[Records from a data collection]
+ + + + +

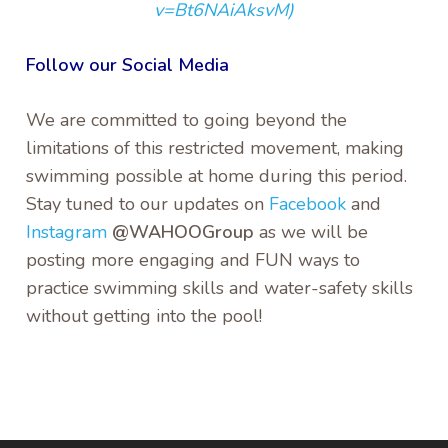
v=Bt6NAiAksvM)
Follow our Social Media
We are committed to going beyond the
limitations of this restricted movement, making
swimming possible at home during this period.
Stay tuned to our updates on
Facebook
and
Instagram
@WAHOOGroup
as we will be
posting more engaging and FUN ways to
practice swimming skills and water-safety skills
without getting into the pool!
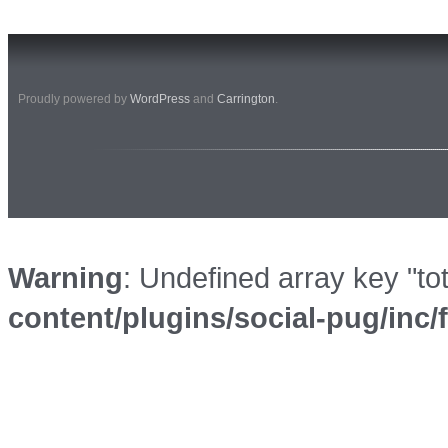
Proudly powered by
WordPress
and
Carrington
.
Warning
: Undefined array key "to
content/plugins/social-pug/inc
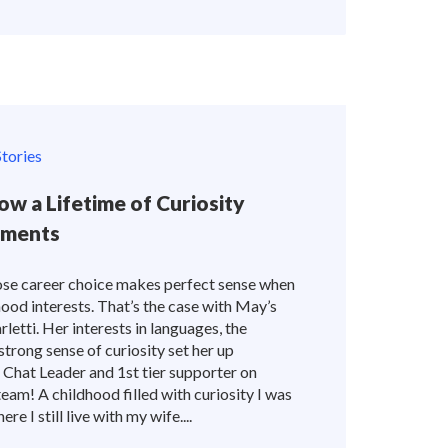
tories
ow a Lifetime of Curiosity
oments
se career choice makes perfect sense when
hood interests. That’s the case with May’s
letti. Her interests in languages, the
strong sense of curiosity set her up
e Chat Leader and 1st tier supporter on
am! A childhood filled with curiosity I was
e I still live with my wife....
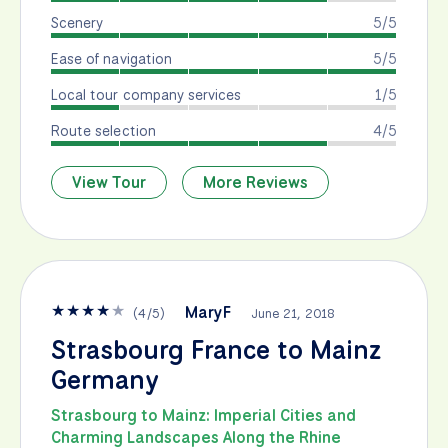
Scenery
5/5
Ease of navigation
5/5
Local tour company services
1/5
Route selection
4/5
View Tour
More Reviews
★
★
★
★
★
MaryF
(
4
/
5
)
June 21, 2018
Strasbourg France to Mainz
Germany
Strasbourg to Mainz: Imperial Cities and
Charming Landscapes Along the Rhine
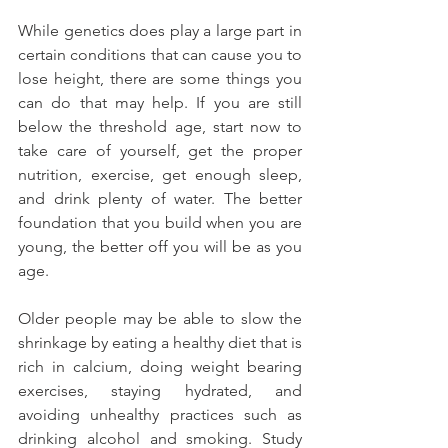
While genetics does play a large part in 
certain conditions that can cause you to 
lose height, there are some things you 
can do that may help. If you are still 
below the threshold age, start now to 
take care of yourself, get the proper 
nutrition, exercise, get enough sleep, 
and drink plenty of water. The better 
foundation that you build when you are 
young, the better off you will be as you 
age.
Older people may be able to slow the 
shrinkage by eating a healthy diet that is 
rich in calcium, doing weight bearing 
exercises, staying hydrated, and 
avoiding unhealthy practices such as 
drinking alcohol and smoking. Study 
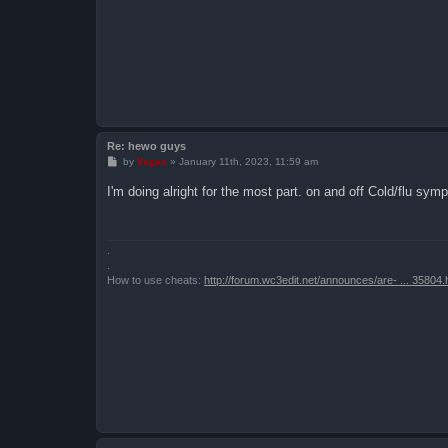
Re: hewo guys
P
by
Vegas
»
January 11th, 2023, 11:59 am
o
s
I'm doing alright for the most part. on and off Cold/flu sy
t
.
.
How to use cheats:
http://forum.wc3edit.net/announces/are- ... 35804.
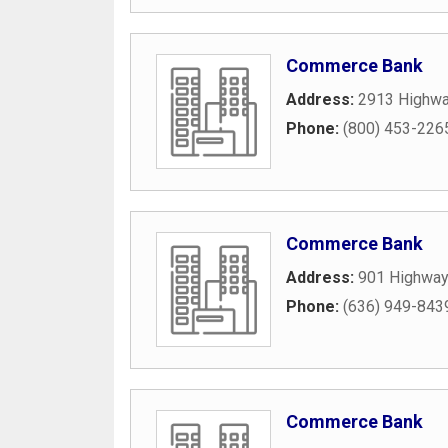
Commerce Bank
Address:
2913 Highwa
Phone:
(800) 453-226
Commerce Bank
Address:
901 Highway
Phone:
(636) 949-843
Commerce Bank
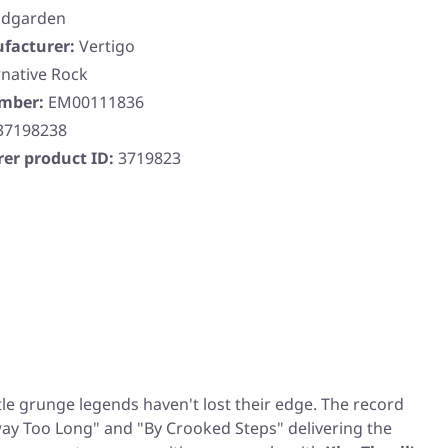
dgarden
facturer:
Vertigo
rnative Rock
umber:
EM00111836
37198238
er product ID:
3719823
ttle grunge legends haven't lost their edge. The record
ay Too Long"
and
"By Crooked Steps"
delivering the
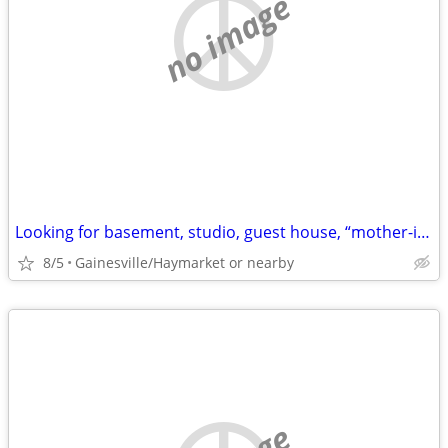
no image
Looking for basement, studio, guest house, “mother-in-law”, walkout
8/5
Gainesville/Haymarket or nearby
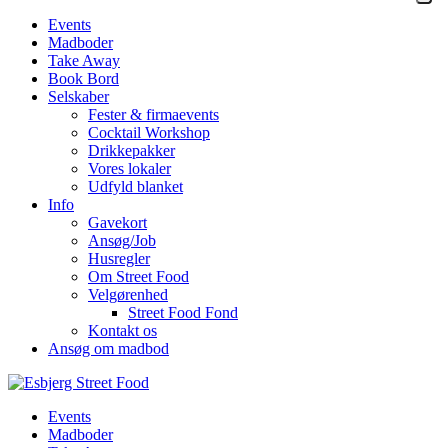
Events
Madboder
Take Away
Book Bord
Selskaber
Fester & firmaevents
Cocktail Workshop
Drikkepakker
Vores lokaler
Udfyld blanket
Info
Gavekort
Ansøg/Job
Husregler
Om Street Food
Velgørenhed
Street Food Fond
Kontakt os
Ansøg om madbod
Events
Madboder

+ + + + +

WHAT YOU HAVE TO DO ->
Each line in the records that carries "Strasbourg" must be copied out.

RESPONSE ->
Strasbourg France to Mainz
Strasbourg to Mainz: Imperial Cities and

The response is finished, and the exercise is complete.